In fotografia catturando la luce possiamo :

  • dosare la quantità di luce aumentando o riducendo il tempo di scatto, ma questo influenza la cattura degli elementi in movimento, con tempi lenti avremo oggetti mossi, mentre con tempi veloci si congelano nello spazio.
  • dosare la luce aprendo o chiudendo il diaframma, ma questo comporta che entro certi limiti si riduca o si ampli la profondità di campo, quindi chiudendo il diaframma al massimo si estende al massimo la zona di fuoco, che non sempre è ciò che vogliamo.

In Cinematografia catturando la luce possiamo solamente cambiare il diaframma, perchè l’otturazione deve essere per la regola dei 180 gradi (otturazione a farfalla) il valore doppio dei frame al secondo, altrimenti le immagini in movimento saranno stroboscopiche o mosse se si alza il valore.

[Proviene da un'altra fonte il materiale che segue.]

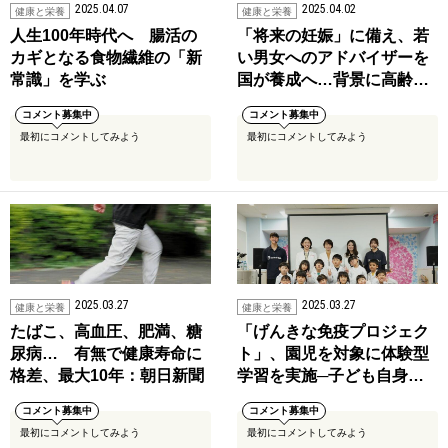
2025.04.07
2025.04.02
健康と栄養
健康と栄養
人生100年時代へ 腸活の
「将来の妊娠」に備え、若
カギとなる食物繊維の「新
い男女へのアドバイザーを
常識」を学ぶ
国が養成へ…背景に高齢…
コメント募集中
コメント募集中
最初にコメントしてみよう
最初にコメントしてみよう
2025.03.27
2025.03.27
健康と栄養
健康と栄養
たばこ、高血圧、肥満、糖
「げんきな免疫プロジェク
尿病… 有無で健康寿命に
ト」、園児を対象に体験型
格差、最大10年：朝日新聞
学習を実施─子ども自身…
コメント募集中
コメント募集中
最初にコメントしてみよう
最初にコメントしてみよう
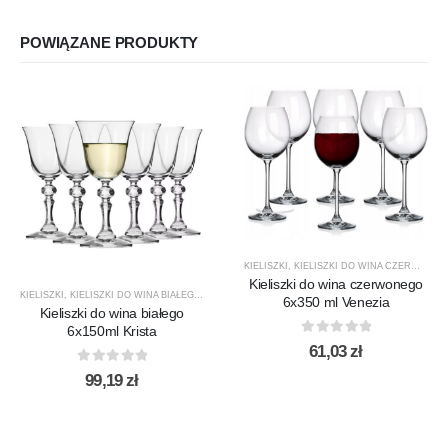
POWIĄZANE PRODUKTY
KIELISZKI
,
KIELISZKI DO WINA CZERWONEGO
Kieliszki do wina czerwonego
KIELISZKI
,
KIELISZKI DO WINA BIAŁEGO
,
KRISTA
,
KROSNO GLASS
,
PRODUCENCI
,
PRODUKTY
6x350 ml Venezia
Kieliszki do wina białego
6x150ml Krista
0
out of 5
61,03
zł
0
out of 5
99,19
zł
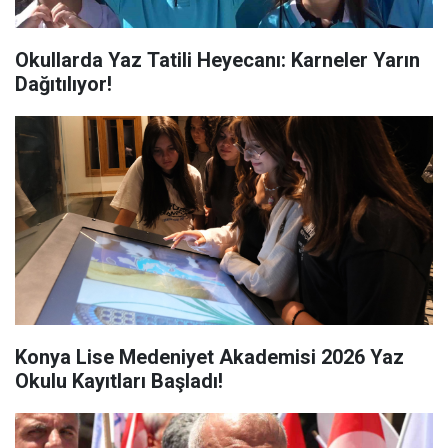
Okullarda Yaz Tatili Heyecanı: Karneler Yarın
Dağıtılıyor!
Konya Lise Medeniyet Akademisi 2026 Yaz
Okulu Kayıtları Başladı!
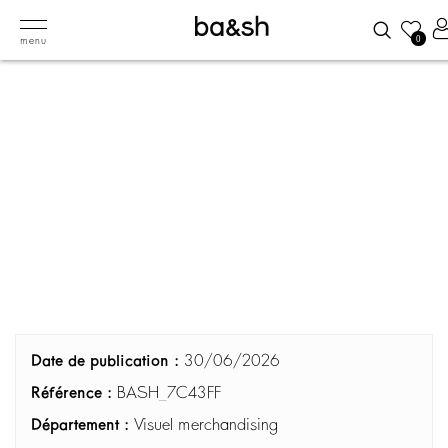
0
menu
Date de publication :
30/06/2026
Référence :
BASH_7C43FF
Département :
Visuel merchandising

Come potete immaginare, se volete scegliere il diaframma, e controllare quanta luce entra, l’unico modo è usare dei filtri Neutri che riducano la quantità di luce che arriva al sensore.

Io posso chiudere il diaframma, non mi interessa la dof, posso evitarli?

In generale no…

  1. Se ho un cielo luminoso e lo espongo correttamente vuol dire che sottoespongo tutte le parti medie riempendole di rumore, quindi avrò una immagine di bassa qualità
  2. Se chiudo troppo il diaframma, rischio la diffrazione, che mi fa perdere nitidezza nell’immagine. Il fatto che nel cinema e in fotografia si usino normalmente i diaframmi centrali non è casuale, ma serve sia a non avere una sfuocatura di campo tanto estrema da non tenere i fuochi durante i movimenti e poter catturare il massimo della nitidezza dalle lenti.
  3. In esterni la quantità di luce durante il giorno è spesso troppo alta per la maggior parte degli ISO applicabili in scatto o ripresa, quindi o si lavora a diaframmi chiusi, iso bassi e otturazione alta o si avrebbero immagini sovraesposte… ma l’otturazione alta in ripresa video significa immagini fortemente stroboscopiche.

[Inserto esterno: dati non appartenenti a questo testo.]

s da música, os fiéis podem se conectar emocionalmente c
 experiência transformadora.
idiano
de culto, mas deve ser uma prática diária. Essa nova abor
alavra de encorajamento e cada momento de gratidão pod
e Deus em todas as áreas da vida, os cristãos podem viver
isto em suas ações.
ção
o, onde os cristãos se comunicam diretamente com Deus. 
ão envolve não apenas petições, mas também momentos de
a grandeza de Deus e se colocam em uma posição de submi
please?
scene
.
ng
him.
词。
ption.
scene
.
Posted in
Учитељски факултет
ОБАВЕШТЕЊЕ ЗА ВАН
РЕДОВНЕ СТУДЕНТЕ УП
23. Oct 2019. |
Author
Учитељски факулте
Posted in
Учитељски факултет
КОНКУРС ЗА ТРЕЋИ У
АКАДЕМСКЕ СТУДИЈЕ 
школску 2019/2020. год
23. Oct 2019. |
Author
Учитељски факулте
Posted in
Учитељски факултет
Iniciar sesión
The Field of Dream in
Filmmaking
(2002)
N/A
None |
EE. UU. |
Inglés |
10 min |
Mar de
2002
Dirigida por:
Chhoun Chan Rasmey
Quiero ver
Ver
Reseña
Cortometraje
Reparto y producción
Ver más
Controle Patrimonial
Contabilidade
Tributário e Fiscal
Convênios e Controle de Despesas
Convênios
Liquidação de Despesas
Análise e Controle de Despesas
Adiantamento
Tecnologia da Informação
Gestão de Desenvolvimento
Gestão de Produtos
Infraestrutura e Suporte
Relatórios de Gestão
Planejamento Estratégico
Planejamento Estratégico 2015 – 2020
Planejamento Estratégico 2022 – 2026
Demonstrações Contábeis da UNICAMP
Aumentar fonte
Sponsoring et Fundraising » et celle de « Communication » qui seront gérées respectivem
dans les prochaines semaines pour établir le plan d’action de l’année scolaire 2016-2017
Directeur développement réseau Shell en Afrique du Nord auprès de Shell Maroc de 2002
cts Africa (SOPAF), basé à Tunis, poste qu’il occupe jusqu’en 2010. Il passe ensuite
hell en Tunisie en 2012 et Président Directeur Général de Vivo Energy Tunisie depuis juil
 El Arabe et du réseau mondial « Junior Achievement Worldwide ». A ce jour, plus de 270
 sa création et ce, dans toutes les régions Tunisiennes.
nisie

Ir pollution, questa paura?

fig6_irOk abbiamo detto che i filtri ND sono il bene, ma non hanno punti deboli?
Quando si usano filtri MOLTO FORTI tipo ND16 o si sovrappongono più filtri neutri si può notare il fenomeno chiamato IrPollution, ovvero la sensibilità maggiore dei sensori digitali ai raggi Infrarossi porta a vedere negli elementi scuri un inquinamento cromatico rosso.

Il fenomeno si presenta solo a fortissime filtrature se i filtri ND non hanno il trattamento Ircut o non si è applicato un filtro IrCut alla lente, che tagliando i raggi infrarossi non si presenterà il difetto.

A seconda delle lenti, delle camere usate, ho potuto osservare il fenomeno solo in poche occasioni di filtratura molto fortemente con due ND molto pesanti, ND8 + ND16 e mettendo un buon filtro IRcut il fenomeno spariva, per cui è una preoccupazione relativa, ma si deve sapere di cosa si parla.

A seconda delle camere, Arriflex, BMD, Red etc ci sono frequenze diverse da tagliare, ad esempio le BMD lavorano meglio con un filtro che tagli le frequenze da 680nm in su.